This peculiar configuration of three ridges may be understood as follows:
Middle Appalachians
Southern Appalachians
In a southwestern section, the crystalline belt again assumes importance
in breadth and height, and the plateau member maintains the strength that
it had in the middle section, but the intermediate stratified belt again
has fewer ridges, because of the infrequence here of ridge, making strata
as compared to their frequency in the middle section.Middle Section of the Appalachian
Middle Appalachians Courtesy of USGS |
The transition from the strongly folded structure of the Alleghany ridges and valleys to the nearly horizontal structure of the Appalachian plateau is promptly made. With this change in structure comes a change in the form.
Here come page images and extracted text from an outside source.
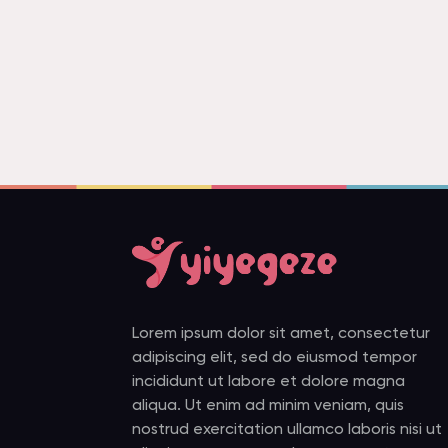
Lorem ipsum dolor sit amet, consectetur
adipiscing elit, sed do eiusmod tempor
incididunt ut labore et dolore magna
aliqua. Ut enim ad minim veniam, quis
nostrud exercitation ullamco laboris nisi ut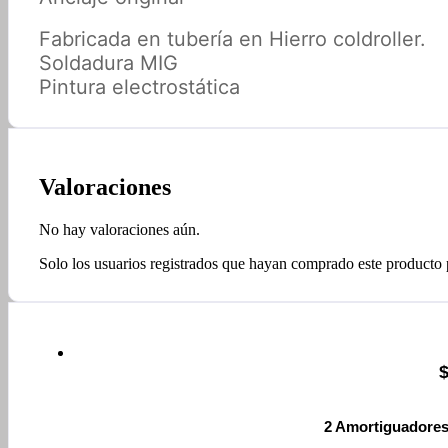
Fabricada en tubería en Hierro coldroller.
Soldadura MIG
Pintura electrostática
Valoraciones
No hay valoraciones aún.
Solo los usuarios registrados que hayan comprado este producto
2 Amortiguadores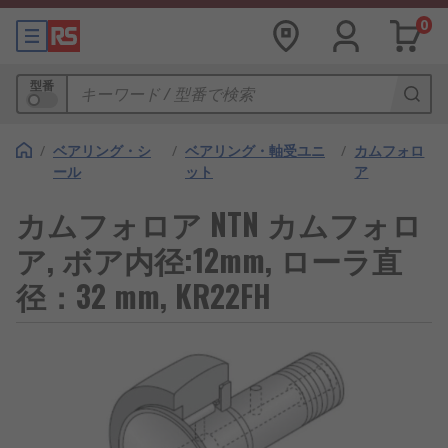
0
型番
/
ベアリング・シ
/
ベアリング・軸受ユニ
/
カムフォロ
ール
ット
ア
カムフォロア NTN カムフォロ
ア, ボア内径:12mm, ローラ直
径：32 mm, KR22FH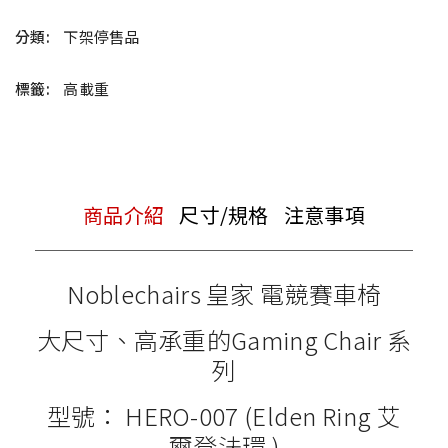
分類:
下架停售品
標籤:
高載重
商品介紹
尺寸/規格
注意事項
Noblechairs 皇家 電競賽車椅
大尺寸、高承重的Gaming Chair 系
列
型號： HERO-007 (Elden Ring 艾
爾登法環 )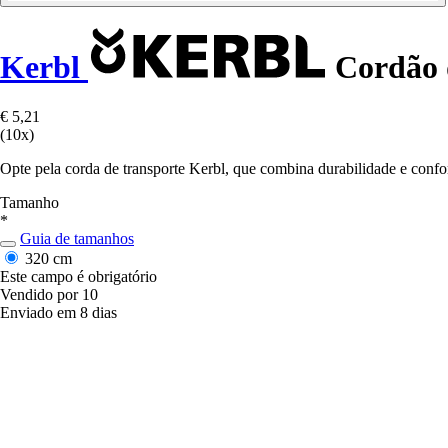
Kerbl
Cordão d
€ 5,21
(10x)
Opte pela corda de transporte Kerbl, que combina durabilidade e confor
Tamanho
*
Guia de tamanhos
320 cm
Este campo é obrigatório
Vendido por 10
Enviado em 8 dias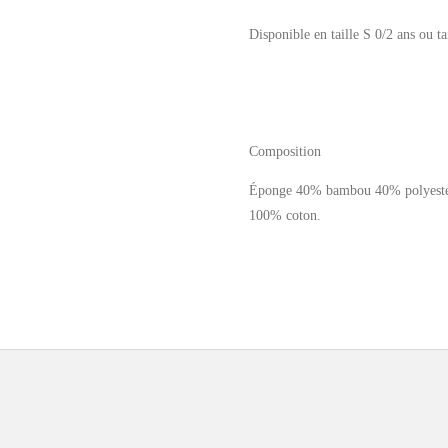
Disponible en taille S 0/2 ans ou ta
Composition
Éponge 40% bambou 40% polyester
100% coton.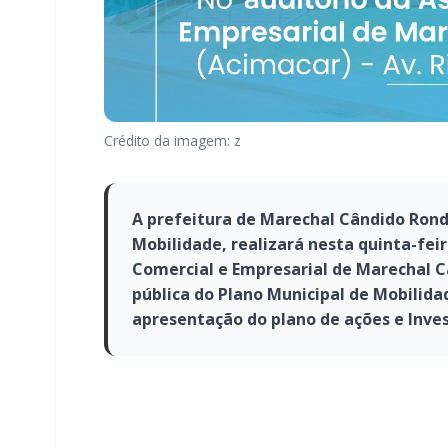
Crédito da imagem: z
A prefeitura de Marechal Cândido Rond
Mobilidade, realizará nesta quinta-feira
Comercial e Empresarial de Marechal C
pública do Plano Municipal de Mobilid
apresentação do plano de ações e Inve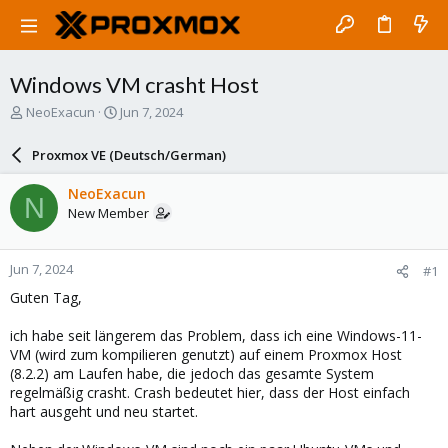
Windows VM crasht Host
T
S
NeoExacun
Jun 7, 2024
h
t
r
a
Proxmox VE (Deutsch/German)
e
r
a
t
NeoExacun
N
d
d
New Member
s
a
t
t
a
e
Jun 7, 2024
#1
r
t
Guten Tag,
e
r
ich habe seit längerem das Problem, dass ich eine Windows-11-
VM (wird zum kompilieren genutzt) auf einem Proxmox Host
(8.2.2) am Laufen habe, die jedoch das gesamte System
regelmäßig crasht. Crash bedeutet hier, dass der Host einfach
hart ausgeht und neu startet.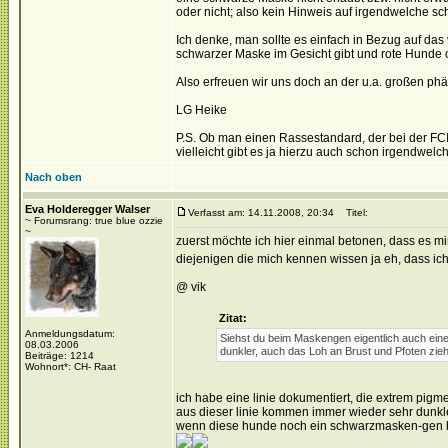
oder nicht; also kein Hinweis auf irgendwelche 
Ich denke, man sollte es einfach in Bezug auf da
schwarzer Maske im Gesicht gibt und rote Hunde o
Also erfreuen wir uns doch an der u.a. großen ph
LG Heike
P.S. Ob man einen Rassestandard, der bei der FCI h
vielleicht gibt es ja hierzu auch schon irgendwe
Nach oben
Eva Holderegger Walser
Verfasst am: 14.11.2008, 20:34
Titel:
~ Forumsrang: true blue ozzie
~
zuerst möchte ich hier einmal betonen, dass es mi
diejenigen die mich kennen wissen ja eh, dass i
@ vik
Zitat:
Anmeldungsdatum:
Siehst du beim Maskengen eigentlich auch ein
08.03.2006
dunkler, auch das Loh an Brust und Pfoten zie
Beiträge: 1214
Wohnort*: CH- Raat
ich habe eine linie dokumentiert, die extrem pigmen
aus dieser linie kommen immer wieder sehr dunkle
wenn diese hunde noch ein schwarzmasken-gen ha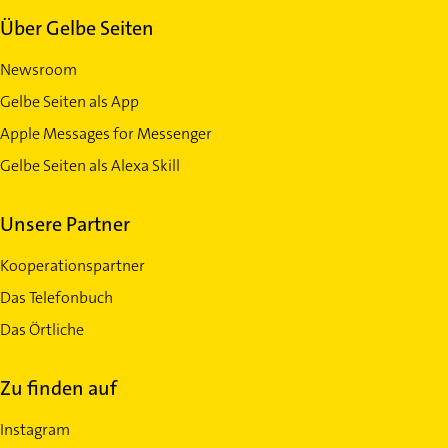
Über Gelbe Seiten
Newsroom
Gelbe Seiten als App
Apple Messages for Messenger
Gelbe Seiten als Alexa Skill
Unsere Partner
Kooperationspartner
Das Telefonbuch
Das Örtliche
Zu finden auf
Instagram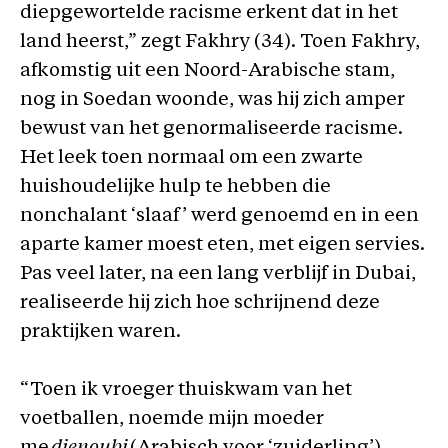
diepgewortelde racisme erkent dat in het
land heerst,” zegt Fakhry (34). Toen Fakhry,
afkomstig uit een Noord-Arabische stam,
nog in Soedan woonde, was hij zich amper
bewust van het genormaliseerde racisme.
Het leek toen normaal om een zwarte
huishoudelijke hulp te hebben die
nonchalant ‘slaaf’ werd genoemd en in een
aparte kamer moest eten, met eigen servies.
Pas veel later, na een lang verblijf in Dubai,
realiseerde hij zich hoe schrijnend deze
praktijken waren.
“Toen ik vroeger thuiskwam van het
voetballen, noemde mijn moeder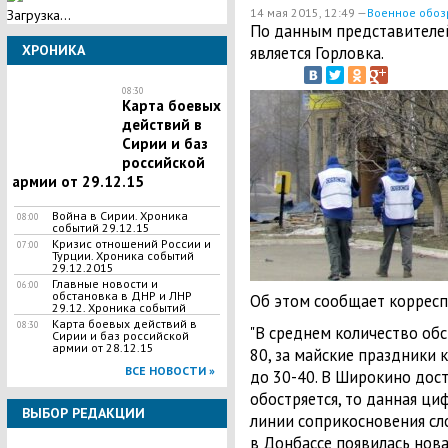
14 мая 2015, 12:49 —
Военное обоз
Загрузка...
По данным представителей
ХРОНИКА
является Горловка.
08:30
Карта боевых
действий в
Сирии и баз
российской
армии от 29.12.15
Война в Сирии. Хроника
08:00
событий 29.12.15
Кризис отношений России и
07:00
Турции. Хроника событий
29.12.2015
Главные новости и
06:00
обстановка в ДНР и ЛНР
Об этом сообщает корреспо
29.12. Хроника событий
Карта боевых действий в
08:30
"В среднем количество об
Сирии и баз российской
армии от 28.12.15
80, за майские праздники 
ВСЕ НОВОСТИ »
до 30-40. В Широкино дости
обостряется, то данная ци
ВЫБОР РЕДАКЦИИ
линии соприкосновения сл
в Донбассе появилась новая 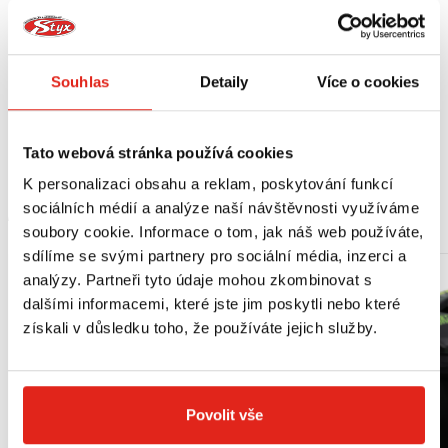
Jednoduchá montáž.
Vyrobeno z odolného plastu.
Montážní návod v balení.
Souhlas
Detaily
Více o cookies
Vhodné pro:
Honda CRF 1000 L Africa Twin (16-18)
Tato webová stránka používá cookies
K personalizaci obsahu a reklam, poskytování funkcí
sociálních médií a analýze naší návštěvnosti využíváme
MOHLO BY SE VÁM LÍBIT
soubory cookie. Informace o tom, jak náš web používáte,
sdílíme se svými partnery pro sociální média, inzerci a
analýzy. Partneři tyto údaje mohou zkombinovat s
dalšími informacemi, které jste jim poskytli nebo které
získali v důsledku toho, že používáte jejich služby.
Povolit vše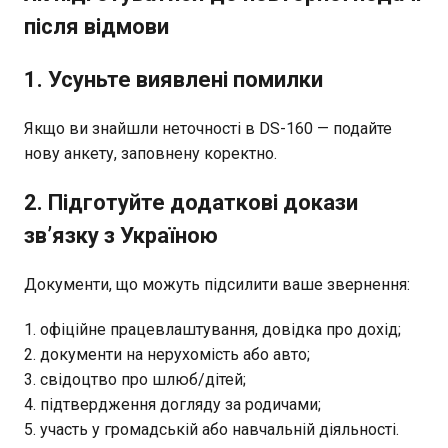
після відмови
1. Усуньте виявлені помилки
Якщо ви знайшли неточності в DS-160 — подайте
нову анкету, заповнену коректно.
2. Підготуйте додаткові докази
зв’язку з Україною
Документи, що можуть підсилити ваше звернення:
офіційне працевлаштування, довідка про дохід;
документи на нерухомість або авто;
свідоцтво про шлюб/дітей;
підтвердження догляду за родичами;
участь у громадській або навчальній діяльності.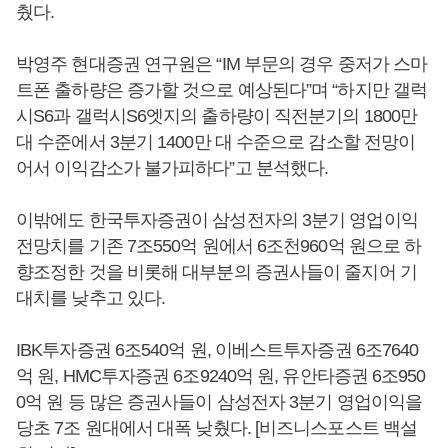
췄다.
박영주 현대증권 연구원은 “IM 부문의 경우 중저가 스마
트폰 출하량은 증가할 것으로 예상된다”며 “하지만 갤럭
시S6과 갤럭시S6엣지의 출하량이 직전분기의 1800만
대 수준에서 3분기 1400만 대 수준으로 감소할 전망이
어서 이익감소가 불가피하다”고 분석했다.
이밖에도 한국투자증권이 삼성전자의 3분기 영업이익
전망치를 기존 7조550억 원에서 6조천960억 원으로 하
향조정한 것을 비롯해 대부분의 증권사들이 줄지어 기
대치를 낮추고 있다.
IBK투자증권 6조540억 원, 이베스트투자증권 6조7640
억 원, HMC투자증권 6조9240억 원, 유안타증권 6조950
0억 원 등 많은 증권사들이 삼성전자 3분기 영업이익을
당초 7조 원대에서 대폭 낮췄다. [비즈니스포스트 백설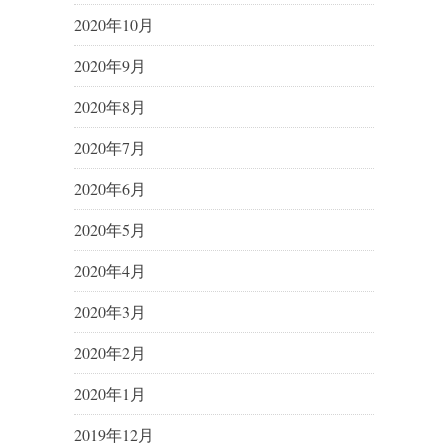
2020年10月
2020年9月
2020年8月
2020年7月
2020年6月
2020年5月
2020年4月
2020年3月
2020年2月
2020年1月
2019年12月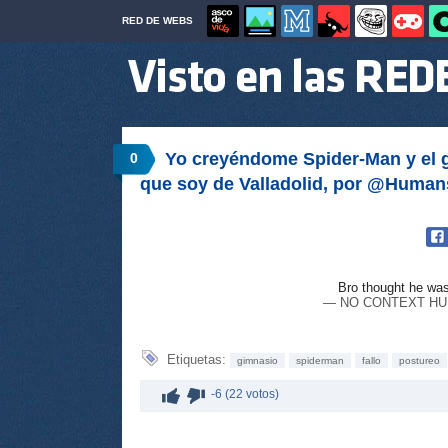
RED DE WEBS
Yo creyéndome Spider‑Man y el
0
que soy de Valladolid, por @Huma
Bro thought he wa
— NO CONTEXT HU
Etiquetas:
gimnasio
spiderman
fallo
postureo
-6 (22 votos)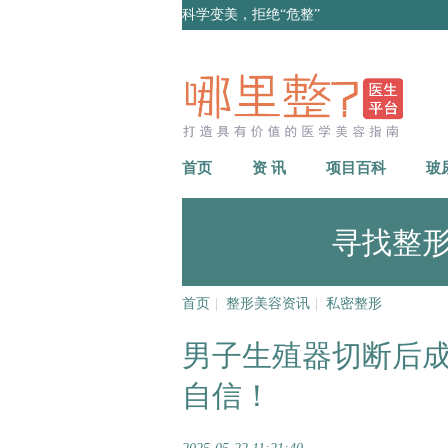
科学变美，拒绝“危整”
首页
资 讯
项目百科
玻
寻找整
首页
|
整形美容资讯
|
私密整形
男子生殖器切断后
自信！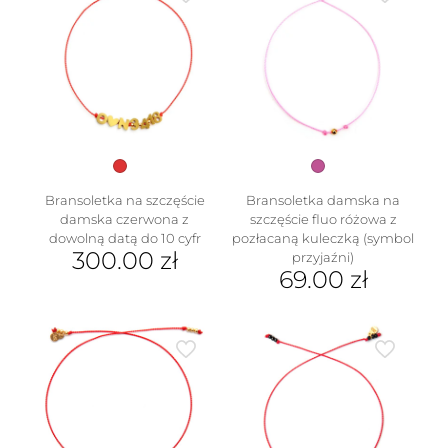
wybrać
wiele
na
wariantów.
stronie
Opcje
produktu
można
wybrać
na
stronie
produktu
Bransoletka na szczęście
Bransoletka damska na
damska czerwona z
szczęście fluo różowa z
dowolną datą do 10 cyfr
pozłacaną kuleczką (symbol
300.00
zł
przyjaźni)
69.00
zł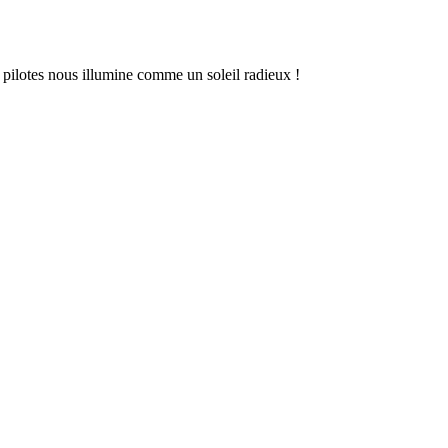
s pilotes nous illumine comme un soleil radieux !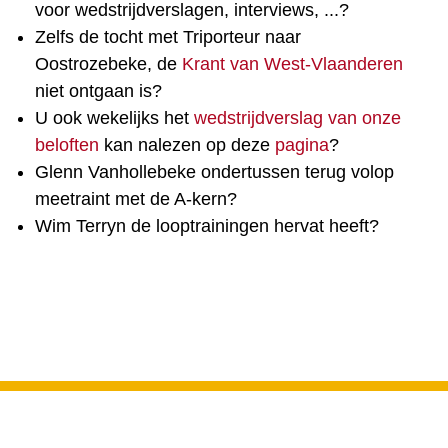
voor wedstrijdverslagen, interviews, ...?
Zelfs de tocht met Triporteur naar
Oostrozebeke, de
Krant van West-Vlaanderen
niet ontgaan is?
U ook wekelijks het
wedstrijdverslag van onze
beloften
kan nalezen op deze
pagina
?
Glenn Vanhollebeke ondertussen terug volop
meetraint met de A-kern?
Wim Terryn de looptrainingen hervat heeft?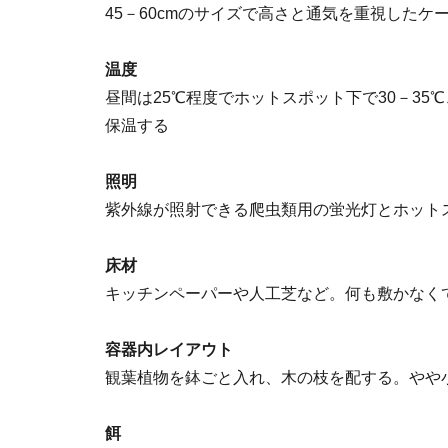
45－60cmのサイズで高さと通気を重視したケ
温度
昼間は25℃程度でホットスポット下で30－35℃
保温する
照明
紫外線が照射できる爬虫類用の蛍光灯とホット
床材
キッチンペーパーや人工芝など。何も敷かなく
容器内レイアウト
観葉植物を鉢ごと入れ、木の枝を配する。やや
餌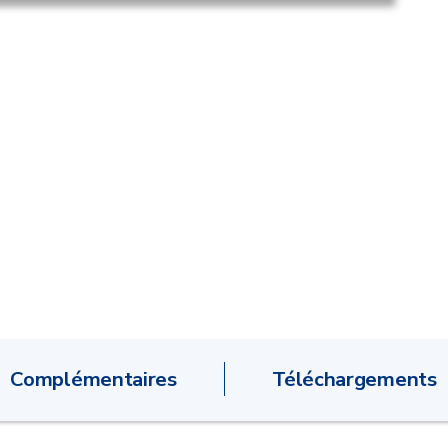
Complémentaires
Téléchargements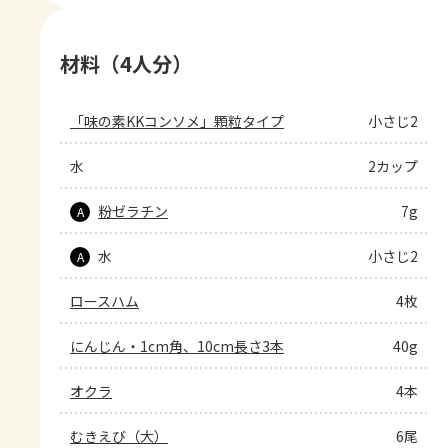
材料（4人分）
「味の素KKコンソメ」顆粒タイプ
小さじ2
水
2カップ
粉ゼラチン
7g
A
水
小さじ2
A
ロースハム
4枚
にんじん・1cm角、10cm長さ3本
40g
オクラ
4本
むきえび（大）
6尾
As the horizontal strata of the plateau present equal ease or difficulty of erosion in any direction, the streams and the submature valleys of the plateau therefore ramify in every direction, thus presenting a pattern that has been called insequent, because it follows no apparent control. - Further mention of the Appalachian plateau is made in a later section.
The crystalline belt of the middle Appalachians, approximately 60 to 80 miles wide, is today of moderate height because the Tertiary upwarping there was more moderate. The height is greatest along the inner or northwestern border of the belt. Here a sub-mountainous topography has been produced by normal dissection, chiefly in the Tertiary cycle. Its valleys are narrow because the rocks are resistant. The relief is strong enough to make occupation difficult. The slopes are forested. The uplands are cleared and well occupied farms and villages, but many of the valleys are wooded glens. As the altitude decreases southeastward, the crystalline belt dips under the coastal plain, near a line marked by the Delaware river from Trenton to Philadelphia, and from there south-southwestward through Maryland and Virginia past the cities of Baltimore, Washington and Richmond.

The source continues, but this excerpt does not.